Оценить:
 Рейтинг: 0

Луиза де ла Порт (Фаворитка Людовика XIII)

<< 1 2 3 4 5 6 ... 11 >>
На страницу:
2 из 11
Настройки чтения
Размер шрифта
Высота строк
Поля
– Да-да, – прервал король, приняв вдруг величественный вид, – и, как я теперь припоминаю, этот друг моего отца не был, однако, моим другом. Перестав проповедовать восстание, он оставил гражданскую службу, вооружился шпагой и приобрел известность между еретиками. Тогда только и говорили о пяти членах семейства Машо де ла Порта, как прежде – о принце Арденнском Эмоне и его четырех сыновьях. Но они-то были честные, благородные рыцари, а те – бунтовщики!

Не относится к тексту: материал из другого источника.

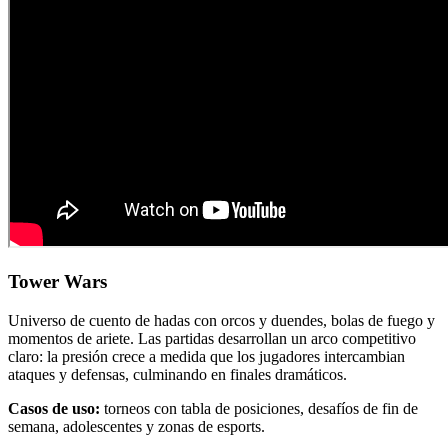
Tower Wars
Universo de cuento de hadas con orcos y duendes, bolas de fuego y
momentos de ariete. Las partidas desarrollan un arco competitivo
claro: la presión crece a medida que los jugadores intercambian
ataques y defensas, culminando en finales dramáticos.
Casos de uso:
torneos con tabla de posiciones, desafíos de fin de
semana, adolescentes y zonas de esports.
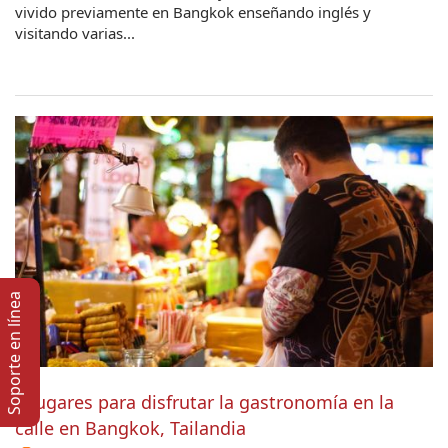
vivido previamente en Bangkok enseñando inglés y
visitando varias...
Soporte en lí­nea
5 lugares para disfrutar la gastronomía en la
calle en Bangkok, Tailandia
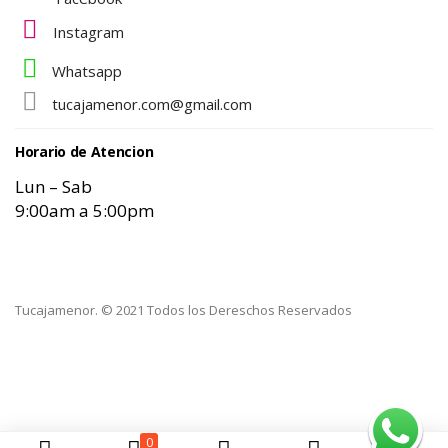
Instagram
Whatsapp
tucajamenor.com@gmail.com
Horario de Atencion
Lun – Sab
9:00am a 5:00pm
Tucajamenor. © 2021 Todos los Dereschos Reservados
0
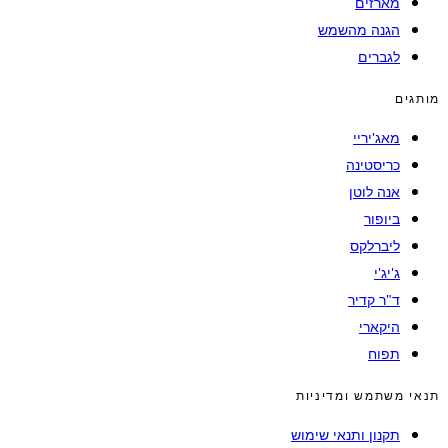
מארזים
הגנה מהשמש
לגברים
מותגים
מאג'יריי
כריסטינה
אנה לוטן
ביופור
ליברלקס
ג'יג'י
ד"ר קדיר
היקארי
תפוח
תנאי משתמש ומדיניות
תקנון ותנאי שימוש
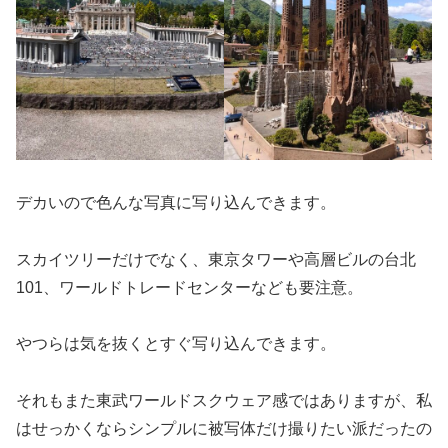
デカいので色んな写真に写り込んできます。
スカイツリーだけでなく、東京タワーや高層ビルの台北
101、ワールドトレードセンターなども要注意。
やつらは気を抜くとすぐ写り込んできます。
それもまた東武ワールドスクウェア感ではありますが、私
はせっかくならシンプルに被写体だけ撮りたい派だったの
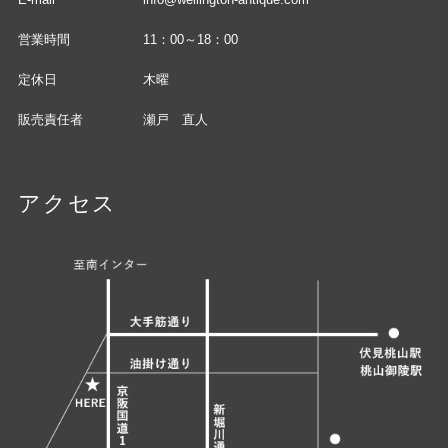
営業時間
11：00～18：00
定休日
木曜
販売責任者
瀬戸 直人
アクセス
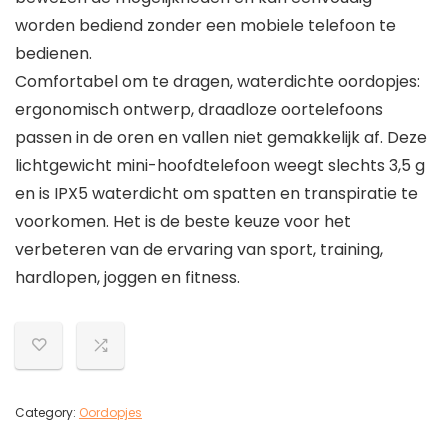
worden bediend zonder een mobiele telefoon te
bedienen.
Comfortabel om te dragen, waterdichte oordopjes:
ergonomisch ontwerp, draadloze oortelefoons
passen in de oren en vallen niet gemakkelijk af. Deze
lichtgewicht mini-hoofdtelefoon weegt slechts 3,5 g
en is IPX5 waterdicht om spatten en transpiratie te
voorkomen. Het is de beste keuze voor het
verbeteren van de ervaring van sport, training,
hardlopen, joggen en fitness.
Category:
Oordopjes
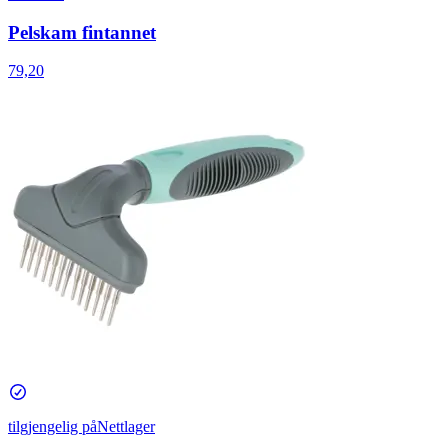
Pelskam fintannet
79,20
tilgjengelig på
Nettlager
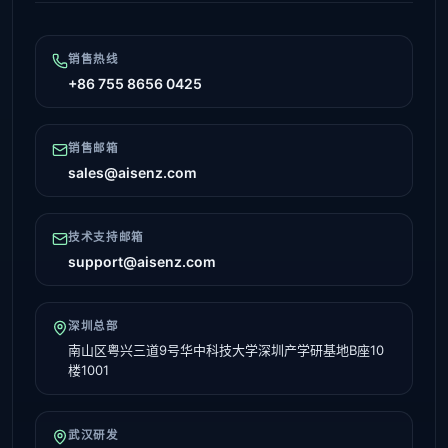
销售热线
+86 755 8656 0425
销售邮箱
sales@aisenz.com
技术支持邮箱
support@aisenz.com
深圳总部
南山区粤兴三道9号华中科技大学深圳产学研基地B座10
楼1001
武汉研发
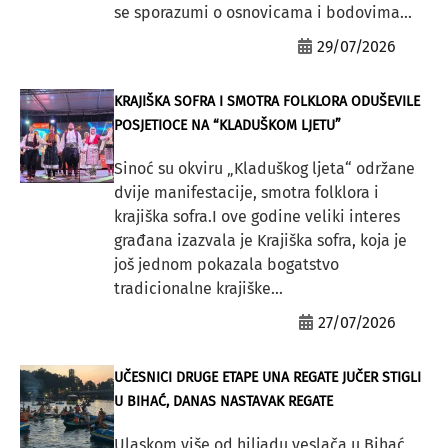
se sporazumi o osnovicama i bodovima...
29/07/2026
KRAJIŠKA SOFRA I SMOTRA FOLKLORA ODUŠEVILE
POSJETIOCE NA “KLADUŠKOM LJETU”
Sinoć su okviru „Kladuškog ljeta“ održane
dvije manifestacije, smotra folklora i
krajiška sofra.I ove godine veliki interes
građana izazvala je Krajiška sofra, koja je
još jednom pokazala bogatstvo
tradicionalne krajiške...
27/07/2026
UČESNICI DRUGE ETAPE UNA REGATE JUČER STIGLI
U BIHAĆ, DANAS NASTAVAK REGATE
Ulaskom više od hiljadu veslača u Bihać,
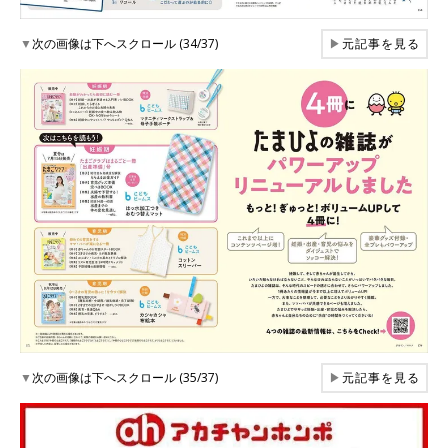
▼
次の画像は下へスクロール (34/37)
▶
元記事を見る
▼
次の画像は下へスクロール (35/37)
▶
元記事を見る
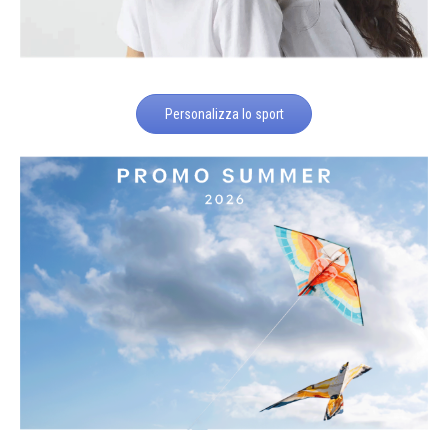
Personalizza lo sport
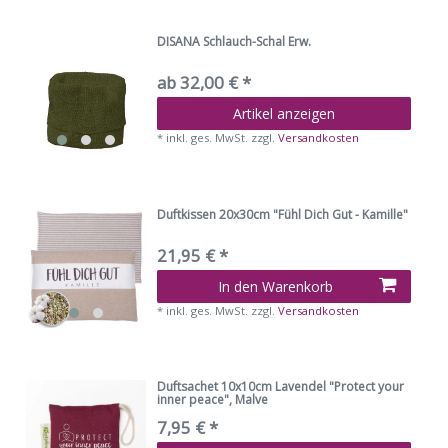
DISANA Schlauch-Schal Erw.
ab 32,00 € *
Artikel anzeigen
*
inkl. ges. MwSt.
zzgl.
Versandkosten
Duftkissen 20x30cm "Fühl Dich Gut - Kamille"
21,95 € *
In den Warenkorb
*
inkl. ges. MwSt.
zzgl.
Versandkosten
Duftsachet 10x10cm Lavendel "Protect your
inner peace", Malve
7,95 € *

Людовик XIII не умел владеть собой; уже то, что он произнес слово «еретик», возбудило в нем гнев, и тон его увеличил замешательство девушки. Привыкнув быть под властью более сильной, чем его собственная, он находил особое удовольствие в том, чтобы внушать страх тем, кто слабее, – своего рода возмездие тем, кто ущемлял его самолюбие. Так что, приняв перед Луизой властный вид в шутку, дабы забавляться ее смущением, он на самом деле стал суровым, придав голосу и глазам выражение более строгое, чем было у него в мыслях. Внутренне он радовался, видя, что лицо девушки выражает испуг, а из-под длинных, красивых ресниц показываются слезы.

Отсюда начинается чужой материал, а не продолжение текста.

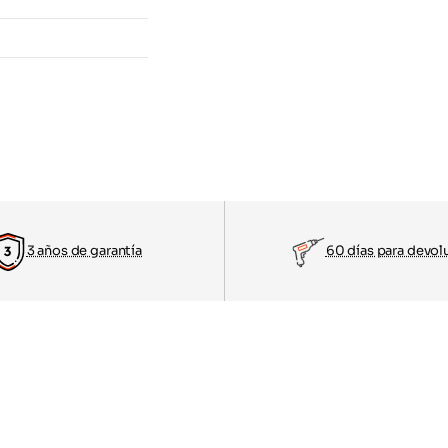
3 años de garantía
60 días para devol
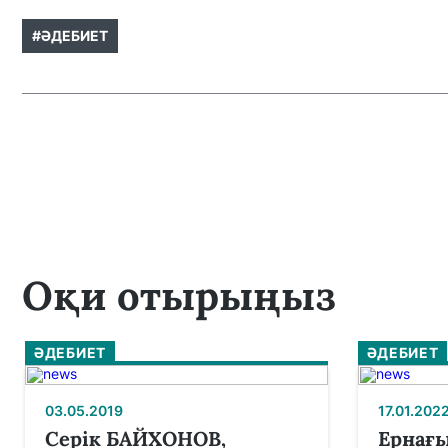
#ӘДЕБИЕТ
Оқи отырыңыз
ӘДЕБИЕТ
ӘДЕБИЕТ
03.05.2019
17.01.202
Серік БАЙХОНОВ,
Ернағы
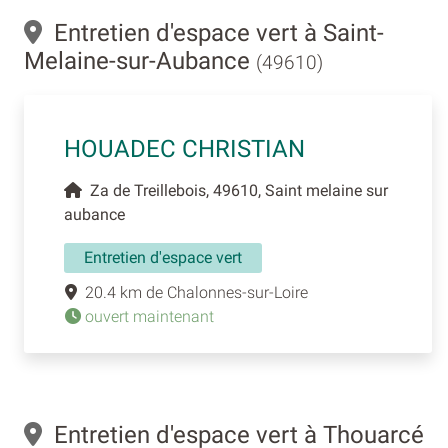
Entretien d'espace vert à Saint-
Melaine-sur-Aubance
(49610)
HOUADEC CHRISTIAN
Za de Treillebois, 49610, Saint melaine sur
aubance
Entretien d'espace vert
20.4 km de Chalonnes-sur-Loire
ouvert maintenant
Entretien d'espace vert à Thouarcé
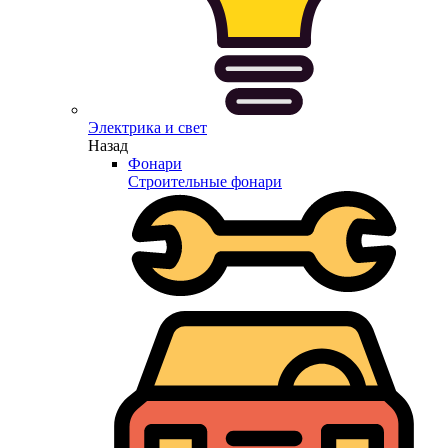
Электрика и свет
Назад
Фонари
Строительные фонари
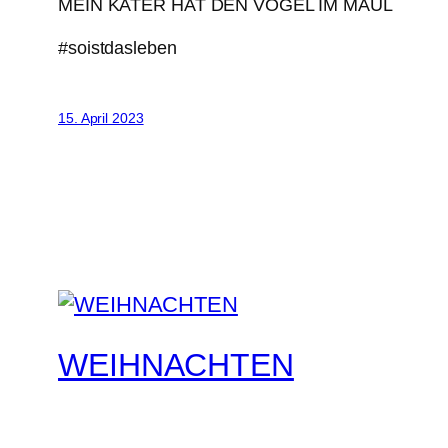
MEIN KATER HAT DEN VOGEL IM MAUL
#soistdasleben
15. April 2023
WEIHNACHTEN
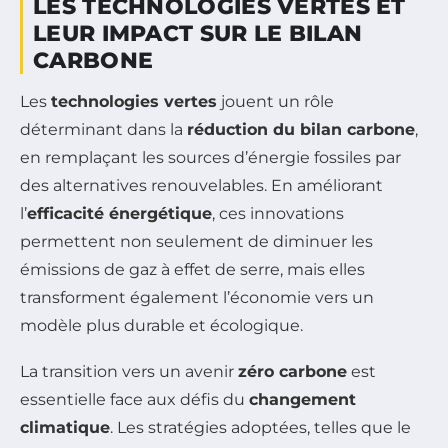
LES TECHNOLOGIES VERTES ET
LEUR IMPACT SUR LE BILAN
CARBONE
Les
technologies vertes
jouent un rôle
déterminant dans la
réduction du bilan carbone
,
en remplaçant les sources d’énergie fossiles par
des alternatives renouvelables. En améliorant
l’
efficacité énergétique
, ces innovations
permettent non seulement de diminuer les
émissions de gaz à effet de serre, mais elles
transforment également l’économie vers un
modèle plus durable et écologique.
La transition vers un avenir
zéro carbone
est
essentielle face aux défis du
changement
climatique
. Les stratégies adoptées, telles que le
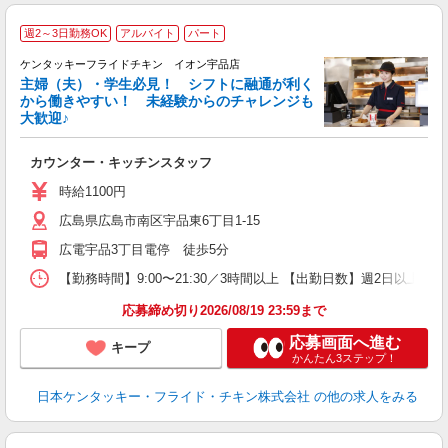
週2～3日勤務OK
アルバイト
パート
ケンタッキーフライドチキン イオン宇品店
主婦（夫）・学生必見！ シフトに融通が利く
から働きやすい！ 未経験からのチャレンジも
大歓迎♪
見
カウンター・キッチンスタッフ
未
ダ
時給1100円
昇
広島県広島市南区宇品東6丁目1-15
上
か
広電宇品3丁目電停 徒歩5分
【勤務時間】9:00〜21:30／3時間以上 【出勤日数】週2日以
応募締め切り2026/08/19 23:59まで
応募画面へ進む
キープ
かんたん3ステップ！
日本ケンタッキー・フライド・チキン株式会社
の他の求人をみる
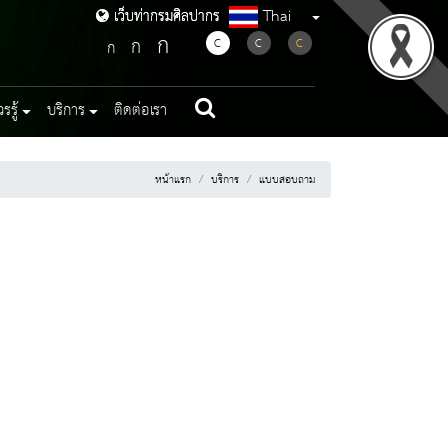
Thai
เว็บท่ากรมศิลปากร
เว็บท่ากรมศิลปากร
ก
ก
C
C
C
ก
รู้
บริการ
ติดต่อเรา
หน้าแรก
บริการ
แบบสอบถาม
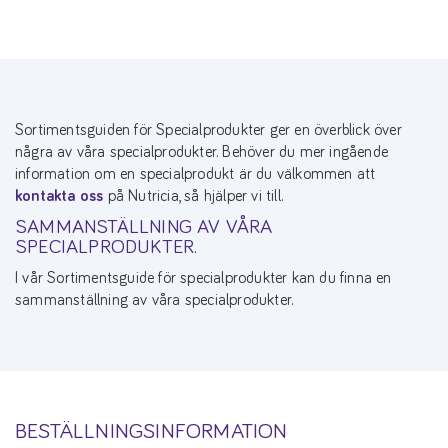
Sortimentsguiden för Specialprodukter ger en överblick över
några av våra specialprodukter. Behöver du mer ingående
information om en specialprodukt är du välkommen att
kontakta oss
på Nutricia, så hjälper vi till.
SAMMANSTÄLLNING AV VÅRA
SPECIALPRODUKTER.
I vår Sortimentsguide för specialprodukter kan du finna en
sammanställning av våra specialprodukter.
BESTÄLLNINGSINFORMATION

Но ла Файетт, изучившая все тайные изгибы сердца Людовика, знала, как надо обходиться с ним в подобных случаях: равнодушно и спокойно старалась, как только могла, оправдывать Вильгельма де ла Порта, гугенота, напоминая об услугах, оказанных им наследственной монархии, но умалчивая о его успехах как реформатора.

– Разве он не умер? – спросил бесцеремонно король.

– Умер… в тот же день, когда и его четыре сына! – отвечала Луиза, и слезы покатились из ее глаз.

Король бросил на нее украдкой беглый взгляд, и ему стало совестно, что своим грубым обращением он привел в смятение робкую, боязливую девушку.

– Да, умер… и при ужасных обстоятельствах! – повторила ла Файетт, обиженная суровостью короля и решив отплатить ему за это. – Дочь его, которую вы видите перед собой смущенной и встревоженной, рассказала мне о несчастьях своего детства, и я со слезами выслушала ее; несчастья эти, предмет постоянного сожаления для нее, должны быть таковыми и для вас, государь!

– Для меня? – удивился король.

– Вильгельм де ла Порт, к несчастью слишком преданный своим ложным убеждениям и увлеченный Роганами, примкнул, тому уже двенадцать лет, к партии лангедокских реформаторов. Со своими четырьмя сыновьями он присоединился к гарнизону замка Боннак… и этот гарнизон весь был присужден к виселице вследствие нечеловеколюбия и низости вашего маршала Темина. Один из этих несчастных, конечно наименее известный, помилован, но со страшным, ужасным условием – быть палачом своих собратьев. Чтобы спасти свою жизнь, он принужден был повесить и своего родного отца!.. Да, государь, родного отца!.. Но не он стал причиной такого ужасного преступления… не на него падает эта вина!

– Мне говорили об этом, – промолвил король.

– Но не вы приказали совершить этот ужасный поступок! – возразила монахиня – лицо ее внезапно воодушевилось, она встала и, как бы в знак своего покровительства, положила руки на голову Луизы. – Горе королю Франции, если вы, государь, приказали совершить его, ибо Бог спросит в том отчет.

– Темин имел полную власть…

– Государь, он во зло употребил ее. Вам следовало его наказать!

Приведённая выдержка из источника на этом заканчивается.